Material for this task:

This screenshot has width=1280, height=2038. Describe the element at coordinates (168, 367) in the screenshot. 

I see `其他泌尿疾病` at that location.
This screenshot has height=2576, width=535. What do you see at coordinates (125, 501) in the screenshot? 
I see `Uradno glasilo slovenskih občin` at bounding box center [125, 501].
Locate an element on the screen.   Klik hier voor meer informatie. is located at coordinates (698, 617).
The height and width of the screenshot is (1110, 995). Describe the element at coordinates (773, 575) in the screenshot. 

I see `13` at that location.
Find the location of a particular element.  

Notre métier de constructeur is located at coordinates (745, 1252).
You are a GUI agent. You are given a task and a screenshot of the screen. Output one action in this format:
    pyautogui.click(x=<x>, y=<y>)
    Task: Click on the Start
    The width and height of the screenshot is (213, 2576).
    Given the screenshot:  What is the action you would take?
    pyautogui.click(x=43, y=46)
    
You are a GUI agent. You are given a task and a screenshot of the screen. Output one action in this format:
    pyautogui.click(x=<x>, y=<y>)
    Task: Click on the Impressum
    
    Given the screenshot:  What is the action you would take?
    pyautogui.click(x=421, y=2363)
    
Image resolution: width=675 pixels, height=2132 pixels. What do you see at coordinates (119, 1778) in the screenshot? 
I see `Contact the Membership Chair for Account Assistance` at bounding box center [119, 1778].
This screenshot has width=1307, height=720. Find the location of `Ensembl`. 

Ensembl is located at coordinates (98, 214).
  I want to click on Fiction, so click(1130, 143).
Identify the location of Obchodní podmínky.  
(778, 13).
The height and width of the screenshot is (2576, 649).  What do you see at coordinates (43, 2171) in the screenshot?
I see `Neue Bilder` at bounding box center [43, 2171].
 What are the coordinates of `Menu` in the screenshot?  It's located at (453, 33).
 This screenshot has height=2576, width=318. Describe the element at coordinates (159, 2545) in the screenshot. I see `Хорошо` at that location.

Assignment:
Word for word, repeat each entry shown above.

Task solution:
This screenshot has width=1280, height=2038. Describe the element at coordinates (168, 367) in the screenshot. 

I see `其他泌尿疾病` at that location.
This screenshot has height=2576, width=535. What do you see at coordinates (125, 501) in the screenshot? 
I see `Uradno glasilo slovenskih občin` at bounding box center [125, 501].
Locate an element on the screen.   Klik hier voor meer informatie. is located at coordinates (698, 617).
The height and width of the screenshot is (1110, 995). Describe the element at coordinates (773, 575) in the screenshot. 

I see `13` at that location.
Find the location of a particular element.  

Notre métier de constructeur is located at coordinates (745, 1252).
You are a GUI agent. You are given a task and a screenshot of the screen. Output one action in this format:
    pyautogui.click(x=<x>, y=<y>)
    Task: Click on the Start
    The width and height of the screenshot is (213, 2576).
    Given the screenshot:  What is the action you would take?
    pyautogui.click(x=43, y=46)
    
You are a GUI agent. You are given a task and a screenshot of the screen. Output one action in this format:
    pyautogui.click(x=<x>, y=<y>)
    Task: Click on the Impressum
    
    Given the screenshot:  What is the action you would take?
    pyautogui.click(x=421, y=2363)
    
Image resolution: width=675 pixels, height=2132 pixels. What do you see at coordinates (119, 1778) in the screenshot? 
I see `Contact the Membership Chair for Account Assistance` at bounding box center [119, 1778].
This screenshot has width=1307, height=720. Find the location of `Ensembl`. 

Ensembl is located at coordinates (98, 214).
  I want to click on Fiction, so click(1130, 143).
Identify the location of Obchodní podmínky.  
(778, 13).
The height and width of the screenshot is (2576, 649).  What do you see at coordinates (43, 2171) in the screenshot?
I see `Neue Bilder` at bounding box center [43, 2171].
 What are the coordinates of `Menu` in the screenshot?  It's located at (453, 33).
 This screenshot has height=2576, width=318. Describe the element at coordinates (159, 2545) in the screenshot. I see `Хорошо` at that location.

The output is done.